# Unit 2: Exploring Two-Variable Data

Updated: Sep 22, 2019

The new __College Board Course and Exam Description__ (CED) has presented the new standard for content and pacing in AP Statistics, and we have been making some adjustments to our __daily lesson plans__. Just as there were some changes we made in Unit 1: Exploring One-Variable Data (__mosaic plots__ and a __new definition of percentile__), there are some changes that the College Board has put into Unit 2: Exploring Two-Variable Data that require us to make a few tweaks.

**Nonlinear Data **

In the past, we used non-linear data as the caboose of the course, just after completing inference for linear regression. Now, we will teach these lessons along with all the other two-variable analysis. Here is our new pacing guide:

One of the bonuses of this new schedule is that students will now have the option to use a non-linear model to make their final prediction for the Barbie Bungee Finale.

**Outliers, Influential, and High-leverage Oh My!**

Holy moly. There is a lot of vocabulary to keep track of here. Let's look at the CED definition for each:

Outlier:An outlier in regression is a point that does not follow the general trend shown in the rest of the data and has a large residual when the Least Squares Regression Line (LSRL) is calculated.

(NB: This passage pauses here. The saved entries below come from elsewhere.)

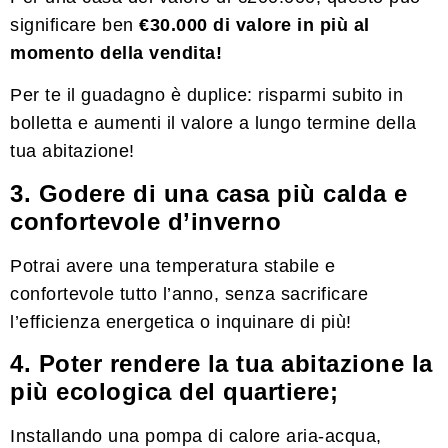
significare ben
€30.000 di valore in più al
momento della vendita!
Per te il guadagno è duplice: risparmi subito in
bolletta e aumenti il valore a lungo termine della
tua abitazione!
3. Godere di una casa più calda e
confortevole d’inverno
Potrai avere una temperatura stabile e
confortevole tutto l’anno, senza sacrificare
l’efficienza energetica o inquinare di più!
4. Poter rendere la tua abitazione la
più ecologica del quartiere;
Installando una pompa di calore aria-acqua,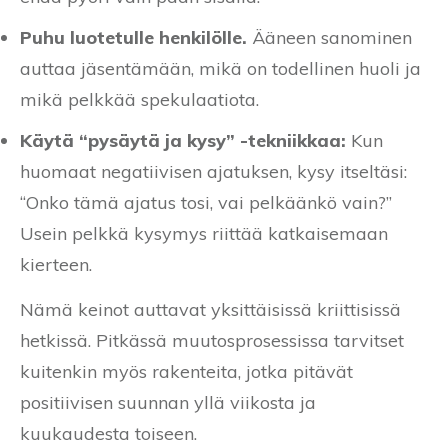
Puhu luotetulle henkilölle.
Ääneen sanominen
auttaa jäsentämään, mikä on todellinen huoli ja
mikä pelkkää spekulaatiota.
Käytä “pysäytä ja kysy” -tekniikkaa:
Kun
huomaat negatiivisen ajatuksen, kysy itseltäsi:
“Onko tämä ajatus tosi, vai pelkäänkö vain?”
Usein pelkkä kysymys riittää katkaisemaan
kierteen.
Nämä keinot auttavat yksittäisissä kriittisissä
hetkissä. Pitkässä muutosprosessissa tarvitset
kuitenkin myös rakenteita, jotka pitävät
positiivisen suunnan yllä viikosta ja
kuukaudesta toiseen.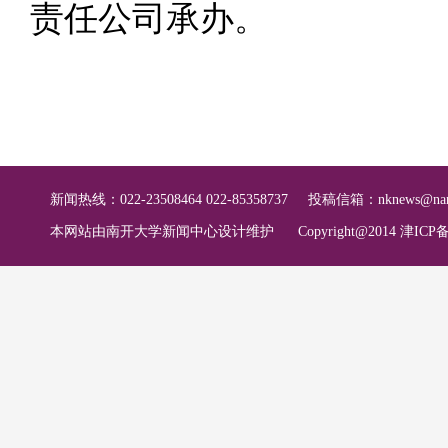
责任公司承办。
新闻热线：022-23508464 022-85358737
投稿信箱：
nknews@nan
本网站由南开大学新闻中心设计维护
Copyright@2014 津ICP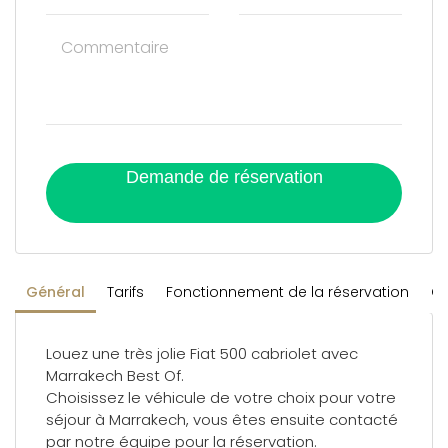
Demande de réservation
Général
Tarifs
Fonctionnement de la réservation
Co
Louez une très jolie Fiat 500 cabriolet avec
Marrakech Best Of.
Choisissez le véhicule de votre choix pour votre
séjour à Marrakech, vous êtes ensuite contacté
par notre équipe pour la réservation.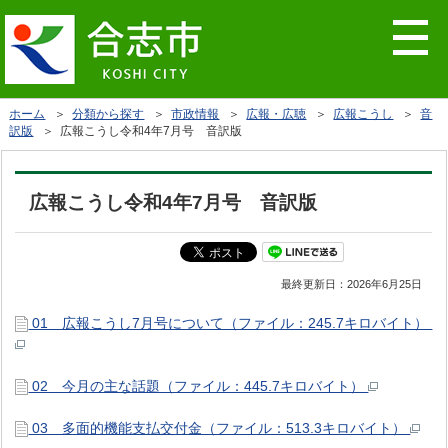
ホーム
＞
分類から探す
＞
市政情報
＞
広報・広聴
＞
広報こうし
＞
音
訳版
＞ 広報こうし令和4年7月号 音訳版
広報こうし令和4年7月号 音訳版
最終更新日：
2026年6月25日
01 広報こうし7月号について（ファイル：245.7キロバイト）
02 今月の主な話題（ファイル：445.7キロバイト）
03 多面的機能支払交付金（ファイル：513.3キロバイト）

Notice that the CED is requiring an outlier "has a large residual."

Influential point:An influential point in regression is any point that, if removed, changes the relationship substantially. Examples include much different slope,yintercept, and/or correlation.

This one feels pretty familiar. Usually we have students find the slope, y-intercept, and correlation of a set of data, then remove a point and re-calculate each of these values. If any of the values changes substantially (what does this even mean?), then the point is influential.

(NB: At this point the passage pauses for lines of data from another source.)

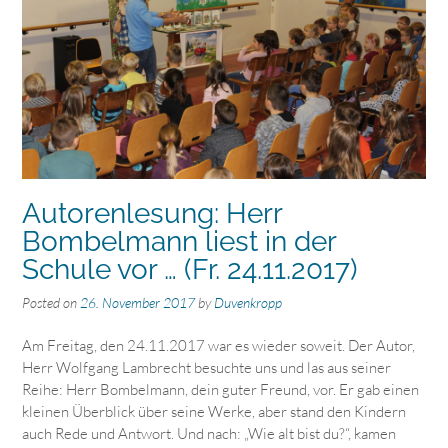
Autorenlesung: Herr
Bombelmann liest in der
Schule vor … (Fr. 24.11.2017)
Posted on
26. November 2017
by
Duvenkropp
Am Freitag, den 24.11.2017 war es wieder soweit. Der Autor,
Herr Wolfgang Lambrecht besuchte uns und las aus seiner
Reihe: Herr Bombelmann, dein guter Freund, vor. Er gab einen
kleinen Überblick über seine Werke, aber stand den Kindern
auch Rede und Antwort. Und nach: „Wie alt bist du?“, kamen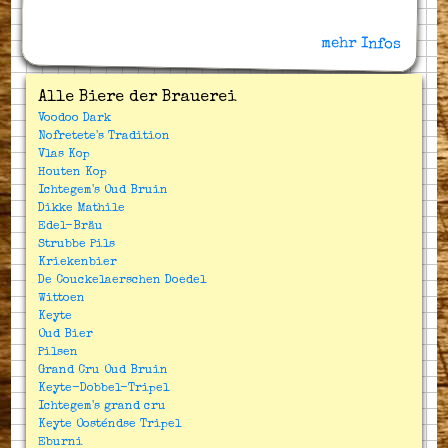
mehr Infos
Alle Biere der Brauerei
Voodoo Dark
Nofretete's Tradition
Vlas Kop
Houten Kop
Ichtegem's Oud Bruin
Dikke Mathile
Edel-Bräu
Strubbe Pils
Kriekenbier
De Couckelaerschen Doedel
Wittoen
Keyte
Oud Bier
Pilsen
Grand Cru Oud Bruin
Keyte-Dobbel-Tripel
Ichtegem's grand cru
Keyte Oosténdse Tripel
Eburni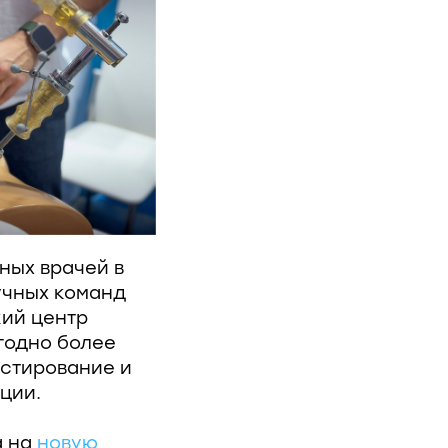
ных врачей в
учных команд
кий центр
годно более
естирование и
ции.
а на
новую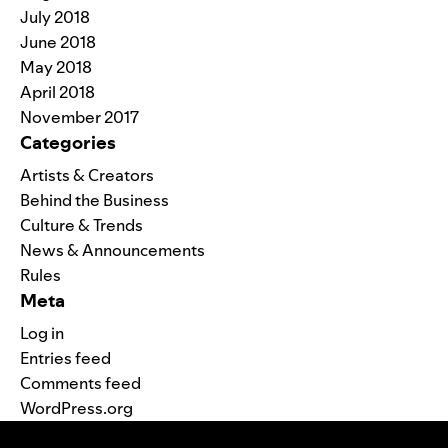
July 2018
June 2018
May 2018
April 2018
November 2017
Categories
Artists & Creators
Behind the Business
Culture & Trends
News & Announcements
Rules
Meta
Log in
Entries feed
Comments feed
WordPress.org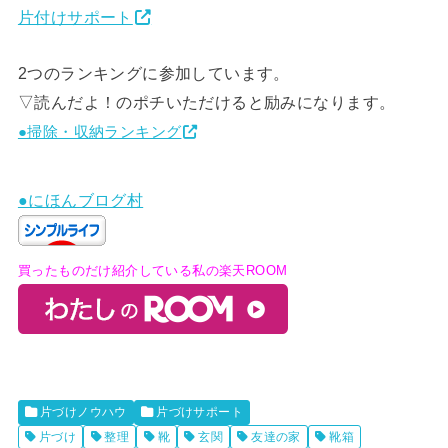
片付けサポート
2つのランキングに参加しています。
▽読んだよ！のポチいただけると励みになります。
●掃除・収納ランキング
●にほんブログ村
買ったものだけ紹介している私の楽天ROOM
片づけノウハウ
片づけサポート
片づけ
整理
靴
玄関
友達の家
靴箱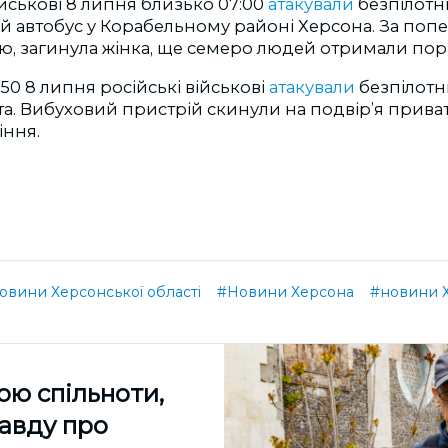
ійськові 8 липня близько 07:00
атакували
безпілот
 автобус у Корабельному районі Херсона. За по
ю, загинула жінка, ще семеро людей отримали пор
50 8 липня російські військові
атакували
безпілот
та. Вибуховий пристрій скинули на подвір’я прива
іння.
овини Херсонської області
#Новини Херсона
#новини 
ою спільноти,
равду про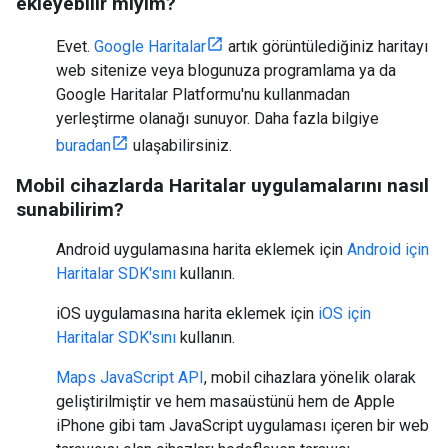
ekleyebilir miyim?
Evet.
Google Haritalar
artık görüntülediğiniz haritayı
web sitenize veya blogunuza programlama ya da
Google Haritalar Platformu'nu kullanmadan
yerleştirme olanağı sunuyor. Daha fazla bilgiye
buradan
ulaşabilirsiniz.
Mobil cihazlarda Haritalar uygulamalarını nasıl
sunabilirim?
Android uygulamasına harita eklemek için
Android için
Haritalar SDK'sını
kullanın.
iOS uygulamasına harita eklemek için
iOS için
Haritalar SDK'sını
kullanın.
Maps JavaScript API
, mobil cihazlara yönelik olarak
geliştirilmiştir ve hem masaüstünü hem de Apple
iPhone gibi tam JavaScript uygulaması içeren bir web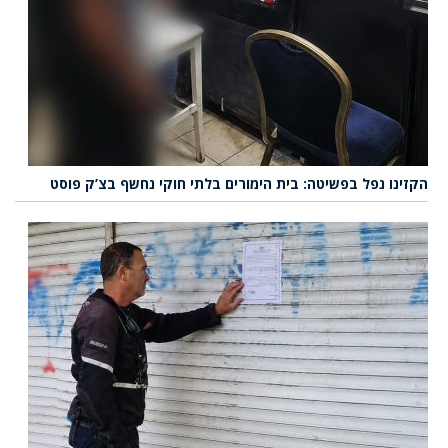
הקזינו נפל בפשיטה: בית הימורים בלתי חוקי נחשף בצ’ק פוסט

High leverage point: A high-leverage point in regression has a substantially larger or smallerx-value than the other observations have.

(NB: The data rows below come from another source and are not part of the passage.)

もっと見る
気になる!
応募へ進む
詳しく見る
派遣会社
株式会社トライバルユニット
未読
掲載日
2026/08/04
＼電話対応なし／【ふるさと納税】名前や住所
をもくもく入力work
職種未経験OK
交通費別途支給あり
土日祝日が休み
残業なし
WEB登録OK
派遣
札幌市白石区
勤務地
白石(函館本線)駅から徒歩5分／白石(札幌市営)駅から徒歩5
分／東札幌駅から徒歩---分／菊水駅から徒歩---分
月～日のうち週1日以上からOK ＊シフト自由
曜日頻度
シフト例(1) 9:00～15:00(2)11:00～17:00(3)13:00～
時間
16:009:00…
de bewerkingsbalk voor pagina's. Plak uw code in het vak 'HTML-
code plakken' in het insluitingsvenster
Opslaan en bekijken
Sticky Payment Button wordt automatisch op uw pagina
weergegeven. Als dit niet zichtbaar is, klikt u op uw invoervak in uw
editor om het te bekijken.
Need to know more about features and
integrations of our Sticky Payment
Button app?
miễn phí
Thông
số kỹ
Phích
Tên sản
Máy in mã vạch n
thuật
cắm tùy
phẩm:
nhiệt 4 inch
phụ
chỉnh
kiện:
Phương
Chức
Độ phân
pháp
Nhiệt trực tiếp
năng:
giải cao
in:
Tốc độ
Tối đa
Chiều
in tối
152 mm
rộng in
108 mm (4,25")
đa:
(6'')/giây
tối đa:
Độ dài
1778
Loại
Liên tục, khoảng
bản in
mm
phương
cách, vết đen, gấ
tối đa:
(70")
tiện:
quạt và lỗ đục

So here we are only looking at only one variable (x). If one of the points has an x-value that is substantially larger or smaller (doesn't this sound like the one-variable definition of outlier?), then the point is considered high-leverage.

**When Should I Teach Unit 2?**

Some teachers prefer to save this unit until the end of the course and pair it with the __inference for linear regression__. This is a good option to consider if you are trying to save some days, as you won't have to review anything before jumping into the inference for linear regression. We prefer to teach this unit early in the year, allow students time to forget everything, and then get a refresh at the end of the course.